African-American men with advanced prostate cancer might be more responsive than white men to an anti-androgen drug and steroids, according to a study led by Duke Cancer Institute researchers.
While median survival was similar for both black and white participants in the study, the findings suggests that racial determinants may factor into the degree of response in patients. This difference could help drive strategies to improve outcomes in those who respond better to the drugs.
"African-Americans have a 2.5 times greater chance of dying from prostate cancer compared to whites," said Daniel George, M.D., director of Duke's Prostate & Urologic Cancer program, who presented the findings at the 2018 annual meeting of the American Society of Clinical Oncology in Chicago.
"Our study provides prospective evidence that there might be inherited genes that could affect treatment response and track with African ancestry in prostate cancer patients," George said. "We need to look closely at the underlining genetic differences that associate with treatment response and build on that to improve survival for these patients."

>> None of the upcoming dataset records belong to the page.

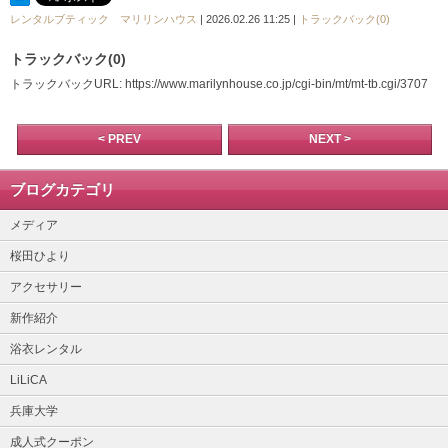
レンタルブティック マリリンハウス
| 2026.02.26 11:25 |
トラックバック(0)
トラックバック(0)
トラックバックURL: https://www.marilynhouse.co.jp/cgi-bin/mt/mt-tb.cgi/3707
< PREV
NEXT >
ブログカテゴリ
メディア
桜田ひより
アクセサリー
新作紹介
浴衣レンタル
LiLiCA
兵庫大学
成人式クーポン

George and colleagues enrolled 50 black men and 50 white men in a prospective, multi-center study. All participants had metastatic, recurrent prostate cancer and were treated with the anti-hormone therapy abiraterone and the steroid prednisone.
Responses to therapy, measured by a decline in prostate-specific antigen, or PSA, differed by race. For the African-American men, PSA levels declined at higher rates than they did for white patients and remained stable for a median 16.6 months, compared to 11.5 months for the white participants.
The changes in disease progression were less striking; both groups had a median time to radiographic progression of 16.8 months. Still, the authors said the study suggests a potential strategy for new therapies and hormonal treatment regimens that could narrow the prostate cancer survival disparity between blacks and whites.
"This is the first prospective multicenter study by race of an anti-androgen hormonal therapy in advanced prostate cancer," George said. "Further prospective studies in African-American patients are possible and needed to understand the impact of racial determinants on outcome of new hormonal regimens in earlier disease settings."